Kino: libraw1394 -> plugdev does not work in Gutsy

This has always been an issue for IEEE 1394 AV/C DV devices on Ubuntu since Edgy at least. The issue is that the user must have read/write permissions to /dev/raw1394 and the defaults have been changed to accommodate disk devices:

$ ls -l /dev/raw1394
crw-rw---- 1 root disk 171, 0 2007-09-06 05:23 /dev/raw1394

So the user needs to be added to the 'disk' group:

$ sudo usermod -aG disk ${USER}

and then log-out/log-in for the group change to take effect.

/etc/udev/rules.d/40-permissions.rules has the following:

# IEEE1394 (firewire) devices
# Please note that raw1394 gives unrestricted, raw access to every single
# device on the bus and those devices may do anything as root on your system.
# Yes, I know it also happens to be the only way to rewind your video camera,
# but it's not going to be group "video", okay?
KERNEL=="raw1394", GROUP="disk"
KERNEL=="dv1394*", GROUP="video"
KERNEL=="video1394*", GROUP="video"

Confirmed with Gutsy Tribe-5 64-bit.

Not an issue with Kino, but with the OS device permissions

In the same time, user/group tool in admin menu don't list "disk" in groups management window. I'm waiting to see how this bug will be solved to see if i must report this problem too (open new bug).

The reason 'disk' doesn't appear in the Gnome > Administration > Users and Groups "Manage Groups" dialog is that it only lists groups with a GID of 100 or higher, except for root (GID=0).

'disk' is a system-level group (<100) that shouldn't be available to users.

I don't think this can be classified as a bug in udev, but as a wish-list item. Access to the raw1394 device allows access to all devices on the IEEE 1394 bus and as such would be a big security hole if users had easy access.

At the same time, user-mode applications such as Kino need write access to an AV/C camera device in order to control it. The way around it might be to develop additional udev rules that detect the camera and create a psuedo-device for it, such as /dev/avc0

I'm not sure how practical that is or what additional work would be required but hal sees the AV/C camera as a separate device so it should be feasible.
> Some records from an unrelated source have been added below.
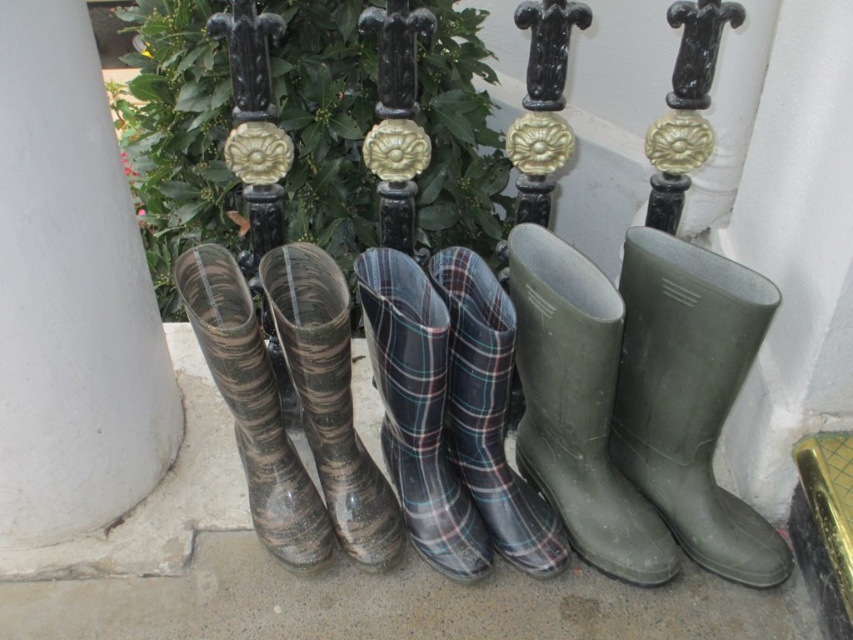 Can you confirm if white concrete pillar at lower left is bigger than camouflage rubber boots at left?

Yes, white concrete pillar at lower left is bigger than camouflage rubber boots at left.

Consider the image. Who is more forward, (71, 353) or (271, 394)?

Point (71, 353) is more forward.

Which is in front, point (107, 340) or point (228, 397)?

Point (228, 397) is in front.

Identify the location of white concrete pillar at lower left. Image resolution: width=853 pixels, height=640 pixels. (71, 294).

Can you confirm if brown rubber boots at center is positioned below camouflage rubber boots at left?

Correct, brown rubber boots at center is located below camouflage rubber boots at left.

The image size is (853, 640). Identify the location of brown rubber boots at center. (329, 397).

Which is in front, point (316, 403) or point (248, 340)?

Point (248, 340)

What are the coordinates of `brown rubber boots at center` in the screenshot? It's located at (329, 397).

Who is more distant from viewer, [563,285] or [396,308]?

Point [563,285]

What do you see at coordinates (577, 406) in the screenshot? I see `green rubber boot at center` at bounding box center [577, 406].

Where is `green rubber boot at center`? This screenshot has width=853, height=640. green rubber boot at center is located at coordinates (577, 406). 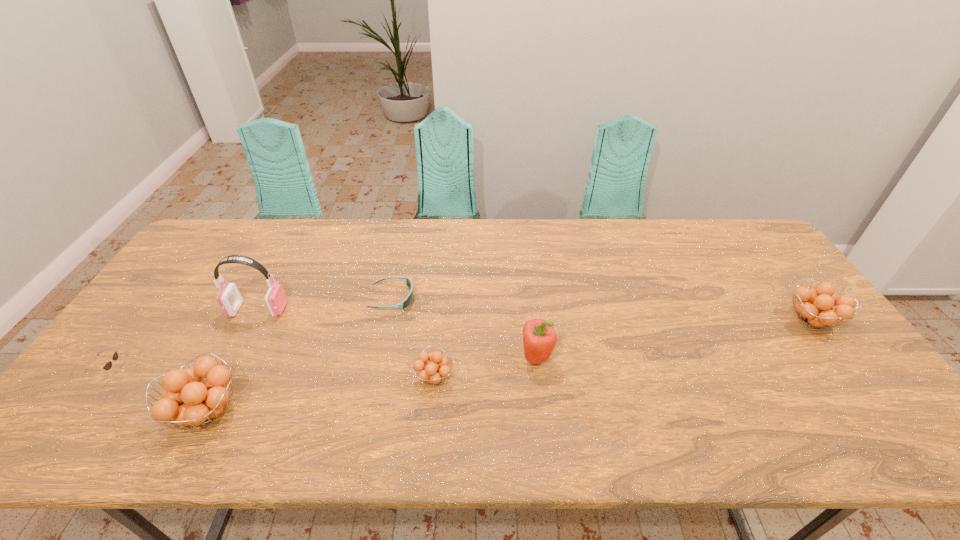 Where is `orange fruit that can be found as the closest to the shorter sunglasses`? This screenshot has height=540, width=960. orange fruit that can be found as the closest to the shorter sunglasses is located at coordinates (438, 369).

I want to click on free space that satisfies the following two spatial constraints: 1. on the outer surface of the rightmost orange fruit; 2. on the right side of the earphone, so click(x=252, y=320).

Image resolution: width=960 pixels, height=540 pixels. What are the coordinates of `blank space that satisfies the following two spatial constraints: 1. in front of the lenses of the fifth tallest object; 2. on the left side of the leftmost object` in the screenshot? It's located at (108, 377).

In order to click on vacant space that satisfies the following two spatial constraints: 1. in front of the lenses of the leftmost orange fruit; 2. on the right side of the sixth tallest object in this screenshot , I will do `click(83, 411)`.

This screenshot has width=960, height=540. Find the location of `free location that satisfies the following two spatial constraints: 1. on the back side of the pepper; 2. on the right side of the third object from right to left`. free location that satisfies the following two spatial constraints: 1. on the back side of the pepper; 2. on the right side of the third object from right to left is located at coordinates (436, 358).

The width and height of the screenshot is (960, 540). Identify the location of vacant space that satisfies the following two spatial constraints: 1. on the outer surface of the leftmost orange fruit; 2. on the right side of the earphone. pos(205,411).

I want to click on free space that satisfies the following two spatial constraints: 1. in front of the lenses of the second shortest object; 2. on the right side of the fifth tallest object, so click(108, 377).

I want to click on free space in the image that satisfies the following two spatial constraints: 1. on the front-facing side of the fourth object from right to left; 2. on the back side of the fourth shortest object, so click(x=388, y=320).

This screenshot has height=540, width=960. In order to click on free point that satisfies the following two spatial constraints: 1. in front of the lenses of the taller sunglasses; 2. on the back side of the leftmost orange fruit in this screenshot , I will do `click(83, 411)`. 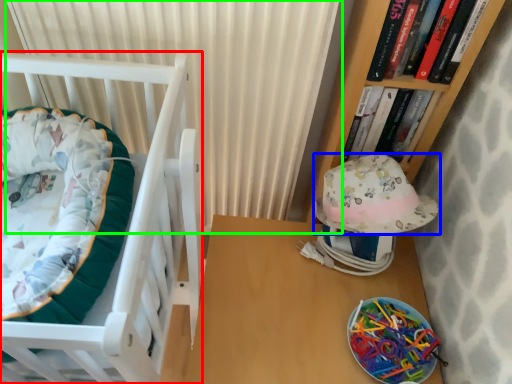 Question: Based on their relative distances, which object is nearer to furniture (highlighted by a red box)? Choose from hat (highlighted by a blue box) and curtain (highlighted by a green box).

Choices:
 (A) hat
 (B) curtain

Answer: (B) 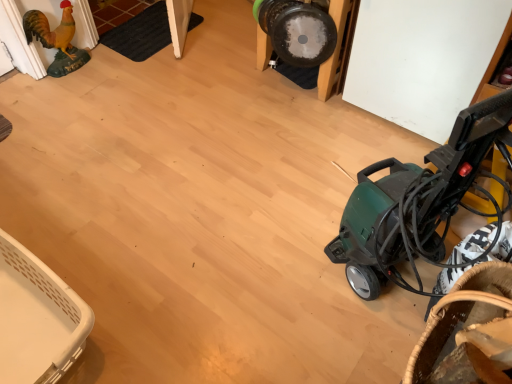 Question: Considering the relative sizes of white plastic basket at lower left, the second basket in the front-to-back sequence, and golden matte chicken at left in the image provided, is white plastic basket at lower left, the second basket in the front-to-back sequence, smaller than golden matte chicken at left?

Choices:
 (A) no
 (B) yes

Answer: (A)

Question: Is white plastic basket at lower left, the second basket in the front-to-back sequence, positioned far away from golden matte chicken at left?

Choices:
 (A) no
 (B) yes

Answer: (B)

Question: From the image's perspective, does white plastic basket at lower left, which is counted as the first basket, starting from the left, appear higher than golden matte chicken at left?

Choices:
 (A) no
 (B) yes

Answer: (A)

Question: Is golden matte chicken at left at the back of white plastic basket at lower left, the 1th basket in the back-to-front sequence?

Choices:
 (A) no
 (B) yes

Answer: (A)

Question: Is white plastic basket at lower left, the 1th basket in the back-to-front sequence, behind golden matte chicken at left?

Choices:
 (A) yes
 (B) no

Answer: (B)

Question: Is white plastic basket at lower left, the second basket in the front-to-back sequence, wider than golden matte chicken at left?

Choices:
 (A) yes
 (B) no

Answer: (A)

Question: Is white plastic basket at lower left, the 1th basket in the back-to-front sequence, oriented away from green plastic vacuum cleaner at right?

Choices:
 (A) yes
 (B) no

Answer: (B)

Question: Are white plastic basket at lower left, which is counted as the first basket, starting from the left, and green plastic vacuum cleaner at right beside each other?

Choices:
 (A) no
 (B) yes

Answer: (A)

Question: Can you confirm if white plastic basket at lower left, the 1th basket in the back-to-front sequence, is positioned to the left of green plastic vacuum cleaner at right?

Choices:
 (A) yes
 (B) no

Answer: (A)

Question: From the image's perspective, is white plastic basket at lower left, the 1th basket in the back-to-front sequence, under green plastic vacuum cleaner at right?

Choices:
 (A) yes
 (B) no

Answer: (A)

Question: From a real-world perspective, is white plastic basket at lower left, the 1th basket in the back-to-front sequence, physically below green plastic vacuum cleaner at right?

Choices:
 (A) yes
 (B) no

Answer: (A)

Question: Does white plastic basket at lower left, the second basket when ordered from right to left, lie in front of green plastic vacuum cleaner at right?

Choices:
 (A) yes
 (B) no

Answer: (B)

Question: Is green plastic vacuum cleaner at right positioned before white plastic basket at lower left, the second basket when ordered from right to left?

Choices:
 (A) yes
 (B) no

Answer: (A) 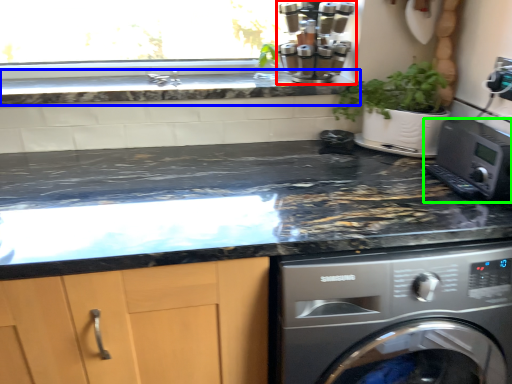 Question: Considering the real-world distances, which object is closest to coffee machine (highlighted by a red box)? countertop (highlighted by a blue box) or home appliance (highlighted by a green box).

Choices:
 (A) countertop
 (B) home appliance

Answer: (A) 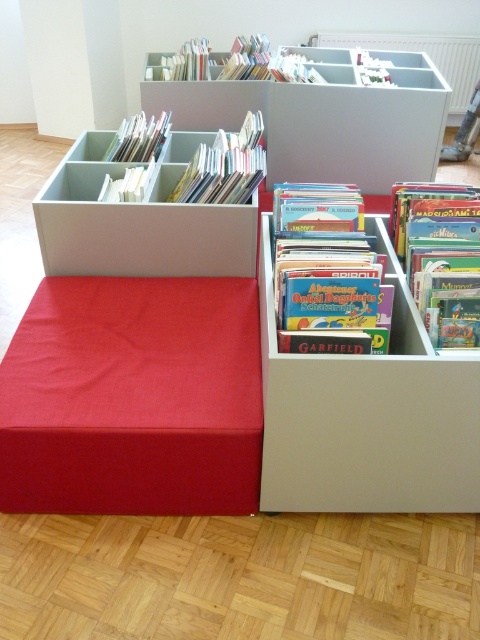 You are organizing a library and need to place a new book on the shelf. The book you have is 12 inches wide. Can the matte cardboard book at center fit on the matte cardboard bookshelf at center without overlapping other items?

The matte cardboard bookshelf at center and matte cardboard book at center are 28.69 inches apart from each other. Since the book is only 12 inches wide, there is enough space for the matte cardboard book at center to fit on the matte cardboard bookshelf at center without overlapping other items.

You are organizing books in a library and see the matte plastic storage at center and the hardcover book at center. Which object is located to the left of the other?

A: The matte plastic storage at center is positioned on the left side of the hardcover book at center.

You are organizing books in a library and see the matte plastic storage at center and the matte cardboard book at center. Which object is positioned to the left?

The matte plastic storage at center is to the left of the matte cardboard book at center. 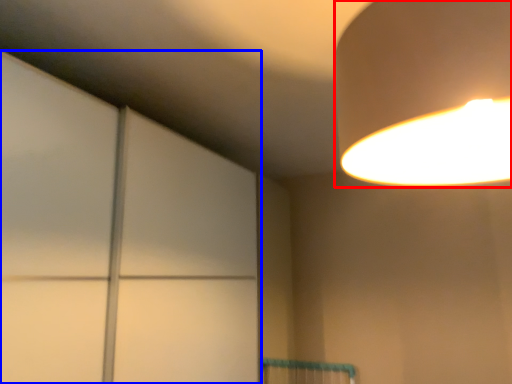 Question: Which object is closer to the camera taking this photo, lamp (highlighted by a red box) or glass door (highlighted by a blue box)?

Choices:
 (A) lamp
 (B) glass door

Answer: (A) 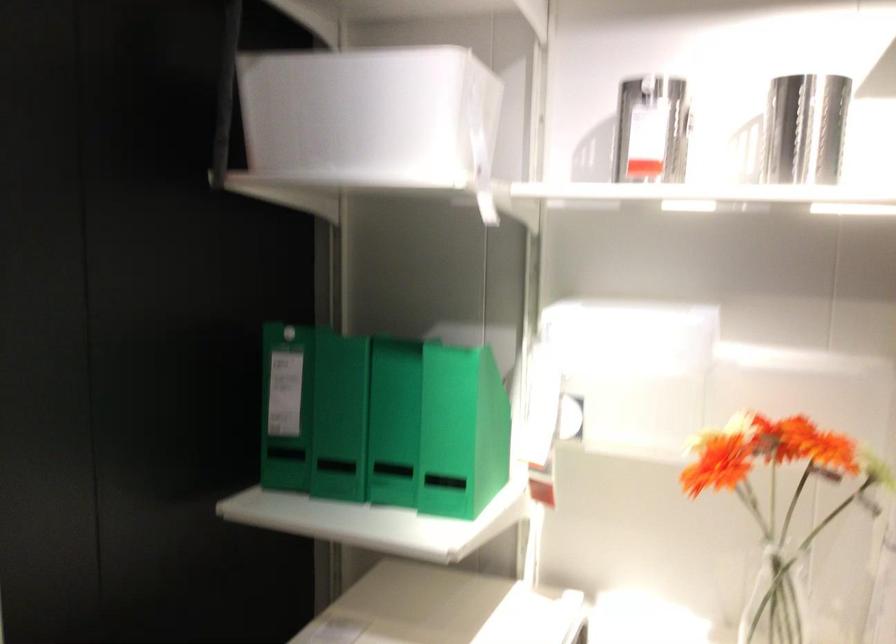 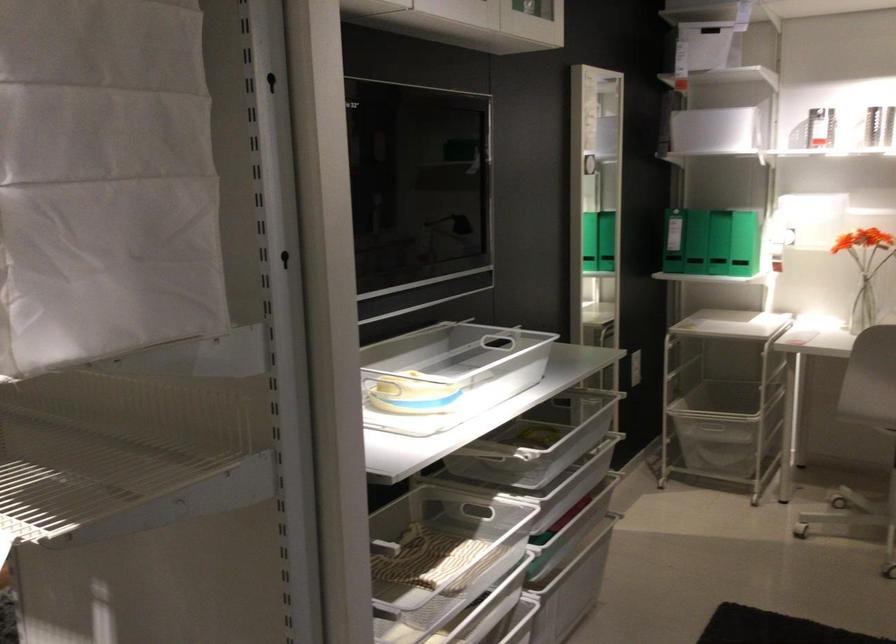 In the second image, find the point that corresponds to the point at 400,469 in the first image.

(745, 243)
If this is indeed how users-admin behaves, it's wrong. The only difference between groups in the 0-99 range and those in 100-999 is that those in 0-99 are allocated statically by the base-passwd maintainer (a.k.a. me) while those in 100-999 are allocated dynamically by packages calling 'addgroup --system'. For example, plugdev is GID 46 and should be displayed by users-admin. It may be true that some groups in the 0-99 range should not be shown by users-admin (as indeed should some groups in 100-999, e.g. ssh), but just blacklisting everything under 100 is entirely the wrong answer.

Could you or somebody confirm this behaviour from the source and file a separate bug on gnome-system-tools about it? Feel free to quote me and use /usr/share/doc/base-passwd/users-and-groups.html as a reference.

Created bug #141067 "Group GIDs 1-99 not shown in Groups Settings dialog".